Waterfront Wisconsin

 
 

Rachel Carter
Published June 06, 2018

Wisconsin might be best known for its cheese and its cheeseheads, but the state should be just as renowned for its water.

Wisconsin is bordered to the north by Lake Superior, to the east by Lake Michigan and to the west by the Mississippi River and dotted all over by countless inland lakes, streams and rivers.

Wisconsin communities take full advantage of their waterways, shorelines and riverbanks, and planners will find plenty of options to do the same for their events.

Fond du Lac

French for “far end of the lake” or “bottom of the lake,” the city of Fond du Lac is “anchored at the foot of one of the country’s largest freshwater inland lakes,” said Carrie Stollenwerk, director of sales for the Fond du Lac Area Convention and Visitors Bureau.

The lake is one of the city’s biggest and best features, and groups can enjoy it on the shore or on the water. The Lakeside Park Pavilion sits just steps from the water’s edge, and “it’s like having a little house on the lake,” Stollenwerk said. The pavilion can accommodate up to 225 people, and it sits in the 400-acre Lakeside Park, where groups can climb to the top of a lighthouse, visit the zoo, stroll past the marina or rent kayaks and pedal boats to navigate the canal that winds through the park.

The lake is known for its “silent sports,” especially sailing and windsurfing, because the winds come whipping off the Niagara Escarpment on the eastern side of the lake.
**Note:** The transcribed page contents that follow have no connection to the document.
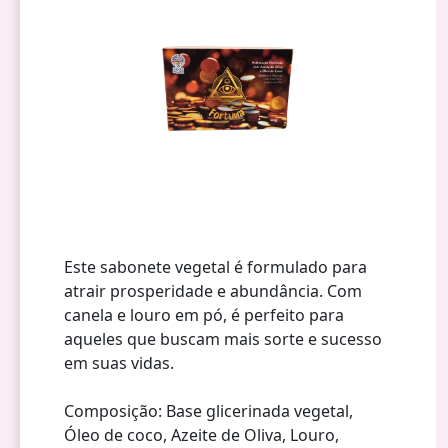
Este sabonete vegetal é formulado para
atrair prosperidade e abundância. Com
canela e louro em pó, é perfeito para
aqueles que buscam mais sorte e sucesso
em suas vidas.
Composição: Base glicerinada vegetal,
Óleo de coco, Azeite de Oliva, Louro,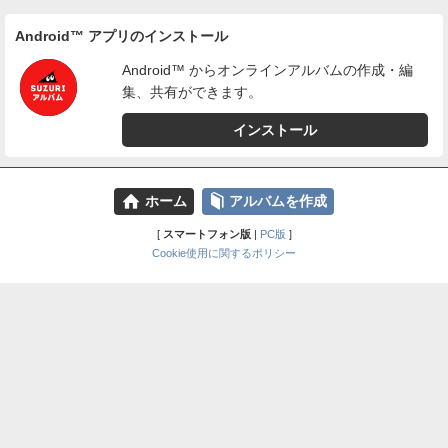
Android™ アプリのインストール
Android™ からオンラインアルバムの作成・編
集、共有ができます。
インストール
⌂
📕
ホーム
アルバムを作成
[
スマートフォン版
|
PC版
]
Cookie使用に関するポリシー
The Wind Power Surf Shop offer group lessons and rentals for windsurfing, kite sailing and paddleboarding.

The 139-room Holiday Inn Fond du Lac recently doubled the size of the Lake Winnebago Conference Center to 14,000 square feet; the space includes a 6,250-square-foot ballroom that can be halved as well as several other smaller flexible meeting rooms. The hotel also recently remodeled and reimagined its former Holidome as a 10,000-square-foot reception hall; an adjoining courtyard offers outdoor space.

The hotel and conference center anchor the conference district, which includes two neighboring hotels with another 300 guest rooms.

In downtown, Hotel Retlaw is “undergoing a grand transformation” and is slated to reopen in December, Stollenwerk said. The interior of the 1920s hotel has been reduced to bare bones and is being rebuilt and restored as an urban luxury hotel with an Art Deco flair. The 127-room boutique hotel will have 10,000 square feet of function space, including the 3,400-square-foot Crystal Ballroom, which will return to its Roaring ’20s elegance and retain its crystal chandelier.

Just steps from Hotel Retlaw, planners will find the Thelma Sadoff Center for the Arts, housed half in the historic Masonic Temple building and half in a contemporary addition. In the historic side, groups can book the 2,900-square-foot Fountain City Room or the 1,800-square-foot Grand Hall Lounge with an arched stage. In the contemporary wing, groups can gather in the galleries, the six breakout rooms or a 2,000-square-foot outdoor plaza.